秦琼再度起身,又亲自将他扶起,说道:“老丈莫怕,俺们是大汉的军马,与贼唐军不同,俺们汉军是王者之师,绝不侵害百姓。老丈只管将你所知言来就是。至若贼唐军,他们也不会知晓今日之事。”说着,吩咐从吏,“取几匹锦缎来。”
从吏领命,很快取来了几匹锦缎。
秦琼示意将之放在两个老者面前,说道:“些许微物,就权当今日劳烦两位老丈冒着风寒,来我营中的答谢。”
这老者盯着面前的锦缎,终於鼓起勇气,颤声说道:“大……大将军,小老儿……小老儿说,小老儿这就说……”便将剩下的几处关卡情形一一道来,口齿虽不甚伶俐,却说得颇为仔细。
他所知这几处关卡的情形,与先前这老者所言的另两处关卡情形,大致相仿,也都是依险而建,守军多在四五十到百人之间。
秦琼听完,目落地图,抚须沉吟片刻,视线回落两个老者身上,问道:“还有别的可说的么?”
两个老者摇了摇头,都说没有了。
秦琼便不再继续问子午山、唐军关寨之事,转而敛容,正色说道:“仆刚说过,二位老丈想必到仆营中前,也已早知,我军乃是汉军。”他声音沉缓有力,“但有些事,两位老丈可能还不知明,仆不妨可为两位老丈再多说一句。自隋乱以今,群雄并起,天下板荡,皆各自谓名应谶纬,而实唯我汉家,承天命、顺民心,乃真龙所归。如今关东大部已为我大汉平定,日前渡河入关中之后,上郡等地亦已归附。我主汉皇,宽仁厚德,体恤黎庶,凡我军所到之处,秋毫无犯,与贼唐军暴虐无道、劫掠百姓者,截然不同!二位回去之后,不妨告知乡中父老,不必惧怕,也不必逃避。待平定了李渊,关中百姓就都能与河北一样,得以休养生息了!”
两个老者连连叩首称是。
秦琼亲手搀起二人,即命从吏领他二人下去,吩咐给他俩安置酒饭,待吃罢了,再安排一辆辎车,将锦缎给他二人带好,送他们还乡。从吏应诺,便领两个老者出帐。

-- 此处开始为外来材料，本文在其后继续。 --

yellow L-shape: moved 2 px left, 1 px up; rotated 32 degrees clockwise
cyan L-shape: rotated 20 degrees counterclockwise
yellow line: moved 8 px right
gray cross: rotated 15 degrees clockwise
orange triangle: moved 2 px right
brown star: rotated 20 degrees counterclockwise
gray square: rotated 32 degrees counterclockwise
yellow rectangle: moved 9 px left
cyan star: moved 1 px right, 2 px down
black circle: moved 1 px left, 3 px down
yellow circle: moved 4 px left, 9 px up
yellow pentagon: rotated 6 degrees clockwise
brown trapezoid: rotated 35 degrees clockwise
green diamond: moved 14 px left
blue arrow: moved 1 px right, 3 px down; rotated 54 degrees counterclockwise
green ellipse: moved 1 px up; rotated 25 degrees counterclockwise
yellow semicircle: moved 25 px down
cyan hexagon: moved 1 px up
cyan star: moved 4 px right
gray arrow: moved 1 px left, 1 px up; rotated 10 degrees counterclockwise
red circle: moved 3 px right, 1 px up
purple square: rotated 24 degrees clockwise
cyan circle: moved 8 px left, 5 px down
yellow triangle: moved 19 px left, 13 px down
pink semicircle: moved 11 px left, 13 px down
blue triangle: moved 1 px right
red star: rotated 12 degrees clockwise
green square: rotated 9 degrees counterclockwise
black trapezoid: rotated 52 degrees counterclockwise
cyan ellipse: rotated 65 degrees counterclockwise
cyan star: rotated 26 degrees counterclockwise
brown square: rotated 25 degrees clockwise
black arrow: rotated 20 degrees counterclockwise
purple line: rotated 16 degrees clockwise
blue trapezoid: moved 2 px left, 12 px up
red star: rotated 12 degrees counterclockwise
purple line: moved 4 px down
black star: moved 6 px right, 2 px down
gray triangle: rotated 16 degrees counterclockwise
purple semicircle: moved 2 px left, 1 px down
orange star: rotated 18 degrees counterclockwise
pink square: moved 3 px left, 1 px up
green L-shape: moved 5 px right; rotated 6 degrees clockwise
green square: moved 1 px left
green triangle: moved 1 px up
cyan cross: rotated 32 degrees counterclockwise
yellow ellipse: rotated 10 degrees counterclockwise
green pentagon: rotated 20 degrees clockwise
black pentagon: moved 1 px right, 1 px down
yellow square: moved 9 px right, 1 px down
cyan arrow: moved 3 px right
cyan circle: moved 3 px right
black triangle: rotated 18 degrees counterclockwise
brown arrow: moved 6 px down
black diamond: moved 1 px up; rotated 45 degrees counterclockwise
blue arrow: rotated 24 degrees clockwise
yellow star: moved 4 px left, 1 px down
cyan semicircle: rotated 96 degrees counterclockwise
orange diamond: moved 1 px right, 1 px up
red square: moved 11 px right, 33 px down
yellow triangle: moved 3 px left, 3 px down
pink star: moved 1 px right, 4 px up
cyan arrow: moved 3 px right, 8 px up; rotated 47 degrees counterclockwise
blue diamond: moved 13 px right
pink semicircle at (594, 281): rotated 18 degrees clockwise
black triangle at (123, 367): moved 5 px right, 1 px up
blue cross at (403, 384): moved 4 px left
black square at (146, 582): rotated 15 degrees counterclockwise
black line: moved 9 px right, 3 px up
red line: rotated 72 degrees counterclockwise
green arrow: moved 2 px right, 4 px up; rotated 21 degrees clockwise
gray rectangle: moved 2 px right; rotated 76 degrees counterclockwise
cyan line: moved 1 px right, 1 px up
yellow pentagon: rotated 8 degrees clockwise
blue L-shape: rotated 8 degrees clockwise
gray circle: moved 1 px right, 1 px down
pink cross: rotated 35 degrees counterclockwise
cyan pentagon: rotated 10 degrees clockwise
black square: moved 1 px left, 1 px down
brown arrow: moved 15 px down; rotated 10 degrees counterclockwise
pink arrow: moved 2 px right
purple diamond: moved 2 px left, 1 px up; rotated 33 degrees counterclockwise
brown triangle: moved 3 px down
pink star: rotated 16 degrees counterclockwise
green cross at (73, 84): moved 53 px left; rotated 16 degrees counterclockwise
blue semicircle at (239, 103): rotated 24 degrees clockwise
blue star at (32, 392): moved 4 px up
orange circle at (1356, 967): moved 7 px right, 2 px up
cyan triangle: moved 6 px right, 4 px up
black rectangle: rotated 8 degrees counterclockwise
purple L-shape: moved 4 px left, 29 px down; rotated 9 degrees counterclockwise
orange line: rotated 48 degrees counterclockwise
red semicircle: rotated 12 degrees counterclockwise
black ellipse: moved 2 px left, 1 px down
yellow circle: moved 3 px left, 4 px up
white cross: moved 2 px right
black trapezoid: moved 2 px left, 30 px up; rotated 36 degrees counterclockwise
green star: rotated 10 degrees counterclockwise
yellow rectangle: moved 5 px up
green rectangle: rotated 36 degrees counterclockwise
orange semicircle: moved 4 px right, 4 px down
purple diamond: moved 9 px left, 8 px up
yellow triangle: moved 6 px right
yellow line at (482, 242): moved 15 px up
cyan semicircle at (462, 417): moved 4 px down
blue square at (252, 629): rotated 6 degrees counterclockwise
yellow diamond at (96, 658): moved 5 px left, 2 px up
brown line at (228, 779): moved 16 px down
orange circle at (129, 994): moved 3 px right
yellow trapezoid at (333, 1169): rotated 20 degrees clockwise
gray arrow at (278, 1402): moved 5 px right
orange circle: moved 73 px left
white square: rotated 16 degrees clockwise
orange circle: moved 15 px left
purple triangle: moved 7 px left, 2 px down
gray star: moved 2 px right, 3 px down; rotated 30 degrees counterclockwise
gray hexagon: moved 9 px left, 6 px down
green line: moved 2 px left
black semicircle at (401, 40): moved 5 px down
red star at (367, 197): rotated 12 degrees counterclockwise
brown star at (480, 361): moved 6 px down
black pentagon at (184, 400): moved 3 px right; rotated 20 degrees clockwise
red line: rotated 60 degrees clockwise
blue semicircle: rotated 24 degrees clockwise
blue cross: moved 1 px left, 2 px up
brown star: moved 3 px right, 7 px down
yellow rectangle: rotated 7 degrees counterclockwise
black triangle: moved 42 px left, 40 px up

两个老者千恩万谢,抱着锦缎,佝偻着身子,跟着从吏出帐去了。
……
却是两个老者刚跟着从吏出到帐外,他俩便听到帐中传出了不知谁人的激昂的话音。因是两人身在军营,心情紧张,又这激昂说话的帐中人操着的是关东不知何地的方言,听不很懂,更紧要的,再加上几匹上好的锦抱在怀中,如何还顾得上再去听传出的帐中言语?故是两个老者也就没有多去倾听,只低头紧了紧怀中锦缎,加快脚步,跟着从吏往偏帐先用饭而去。
这些且也不必多说。
只说帐中激昂说话之人,岂是别人?可不就是副将!
两个老者一出帐,他就霍然而起了,此际满是兴奋,正与秦琼说道:“大将军!果有斥候未能探到的隐秘小径!这两个老儿禀报的其它小路倒也罢了,斥候都已探到,却这条小路……”
他走到案前,俯身指着地图上老者最后指出的这条路线。
这条小路蜿蜒在关寨所在山脊的另一侧,走向极为隐秘。它不从正面山谷进入,而是从关寨西北方一处不起眼的山坳处起始,缘着一条干涸的溪谷蜿蜒而上。说是路,其实早已被茂密的灌木和荒草遮掩。这白发老者凭记忆画出路线时,指出这原本是采药人踩出的野径,先是攀过一片乱石坡,接着穿入一道狭窄岩缝,沿着这道岩缝匍匐上行约数十步,便绕到了山脊的北坡。北坡地势内凹,长满了虬曲的老松和密密匝匝的野藤,天然形成了一块遮天蔽日的顶盖。从这里再往上攀行约一里,便能抵达调令关侧背一块突出於山腰的天然岩石平台。此个高台,居高临下,遥遥与唐军的关寨相对。唐军设在这条小路上的关卡,就在这高台上。
副将的手指沿着这条小路上移,最终停在了这块天然岩石平台之上,说道:“将军,斥候并未探到!此路虽亦有贼唐军把守,可守卒按适才这老儿所说,才四五十人。且台下四面皆是荒藤密林,极易隐蔽行踪。则以末将之见,若遣精锐百人,趁夜攀崖潜行,先潜行到其近处,再突施奇袭,足可一鼓而下!而又只要夺下这个哨点,我部精锐便可从此道潜行而上,直薄唐营侧背!”他越说越是激动,“将军,届时一边以精卒自侧背袭入,大营再以正兵佯攻隘口正面,里应外合,使贼唐军腹背受敌。将军,说不得,便能一举攻下这子午山调令关!”
帐中一时寂静,只闻副将粗重的呼吸声回荡。
却在副将急切的目光中,秦琼抚须,看着地图,斟酌良久,摇了摇头。